Die Zeit, die ich an der Universität Innsbruck bei Professor Weihs verbracht habe, war unglaublich wertvoll. Durch meine Anstrengungen während der Doktorarbeit erhielt ich Möglichkeiten und Angebote von führenden Unternehmen und Universitäten auf der ganzen Welt. Vor kurzem habe ich eine Stelle als Postdoc an der Universität Cambridge angenommen, wo ich an einem Quantennetzwerkprojekt im Cavendish Laboratory arbeiten werde.

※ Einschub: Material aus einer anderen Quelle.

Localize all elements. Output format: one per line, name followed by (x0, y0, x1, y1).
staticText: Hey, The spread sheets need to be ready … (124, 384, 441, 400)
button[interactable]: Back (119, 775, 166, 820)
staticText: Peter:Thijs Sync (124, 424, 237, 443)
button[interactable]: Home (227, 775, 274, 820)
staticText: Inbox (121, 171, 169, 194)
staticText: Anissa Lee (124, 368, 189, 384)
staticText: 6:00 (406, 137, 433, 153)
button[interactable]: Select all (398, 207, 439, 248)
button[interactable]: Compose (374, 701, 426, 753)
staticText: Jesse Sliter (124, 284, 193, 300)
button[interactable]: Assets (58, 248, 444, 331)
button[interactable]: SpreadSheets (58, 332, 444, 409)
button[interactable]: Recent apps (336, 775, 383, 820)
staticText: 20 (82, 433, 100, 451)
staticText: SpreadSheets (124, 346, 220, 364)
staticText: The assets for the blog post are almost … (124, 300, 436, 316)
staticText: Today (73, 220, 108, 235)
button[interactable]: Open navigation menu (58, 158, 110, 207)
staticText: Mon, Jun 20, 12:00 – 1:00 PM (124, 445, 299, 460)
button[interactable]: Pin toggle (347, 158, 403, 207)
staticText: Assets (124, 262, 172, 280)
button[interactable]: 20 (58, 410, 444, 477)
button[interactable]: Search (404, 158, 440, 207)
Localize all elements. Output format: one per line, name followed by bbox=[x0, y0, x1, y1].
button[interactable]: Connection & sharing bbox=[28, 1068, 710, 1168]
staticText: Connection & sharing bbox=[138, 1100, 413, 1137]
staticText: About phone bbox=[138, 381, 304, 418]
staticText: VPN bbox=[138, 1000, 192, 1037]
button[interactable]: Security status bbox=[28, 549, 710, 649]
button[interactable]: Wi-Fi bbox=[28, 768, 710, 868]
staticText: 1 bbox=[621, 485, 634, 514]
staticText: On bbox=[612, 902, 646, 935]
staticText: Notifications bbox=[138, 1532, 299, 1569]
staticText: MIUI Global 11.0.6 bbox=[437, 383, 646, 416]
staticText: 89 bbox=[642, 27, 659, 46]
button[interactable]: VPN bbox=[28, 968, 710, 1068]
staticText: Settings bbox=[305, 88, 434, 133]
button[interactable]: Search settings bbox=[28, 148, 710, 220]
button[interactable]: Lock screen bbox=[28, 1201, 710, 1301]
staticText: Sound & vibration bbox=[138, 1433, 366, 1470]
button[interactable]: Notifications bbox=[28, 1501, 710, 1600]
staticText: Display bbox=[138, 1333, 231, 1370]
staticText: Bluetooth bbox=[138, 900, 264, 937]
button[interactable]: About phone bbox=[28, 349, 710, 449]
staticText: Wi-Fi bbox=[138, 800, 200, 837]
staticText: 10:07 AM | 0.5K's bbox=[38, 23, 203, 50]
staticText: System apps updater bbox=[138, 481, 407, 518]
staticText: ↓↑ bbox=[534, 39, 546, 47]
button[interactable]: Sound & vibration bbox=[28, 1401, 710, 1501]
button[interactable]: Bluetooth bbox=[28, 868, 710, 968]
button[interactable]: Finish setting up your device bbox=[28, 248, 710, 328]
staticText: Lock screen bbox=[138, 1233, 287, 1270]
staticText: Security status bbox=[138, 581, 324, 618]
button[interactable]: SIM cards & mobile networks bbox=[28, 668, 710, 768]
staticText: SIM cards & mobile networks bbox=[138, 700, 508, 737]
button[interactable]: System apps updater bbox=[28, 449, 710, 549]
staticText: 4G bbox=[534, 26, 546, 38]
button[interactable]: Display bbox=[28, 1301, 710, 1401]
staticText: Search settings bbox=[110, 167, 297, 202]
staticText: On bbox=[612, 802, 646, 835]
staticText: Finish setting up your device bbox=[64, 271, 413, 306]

Wo auch immer ich hingehe, Innsbruck und Österreich werden immer meine zweite Heimat bleiben. Ich muss zugeben, dass ich noch nie eine schönere Stadt als Innsbruck gesehen habe; wann immer ich mich im vergangenen Jahr niedergeschlagen fühlte, habe ich einfach auf die Berge geschaut. Es spielt keine Rolle, ob es schneit oder sonnig ist. Innsbruck ist sowohl bei Dunkelheit als auch im Tageslicht schön. Ich hoffe, ich werde eines Tages wieder hierher zurückkehren!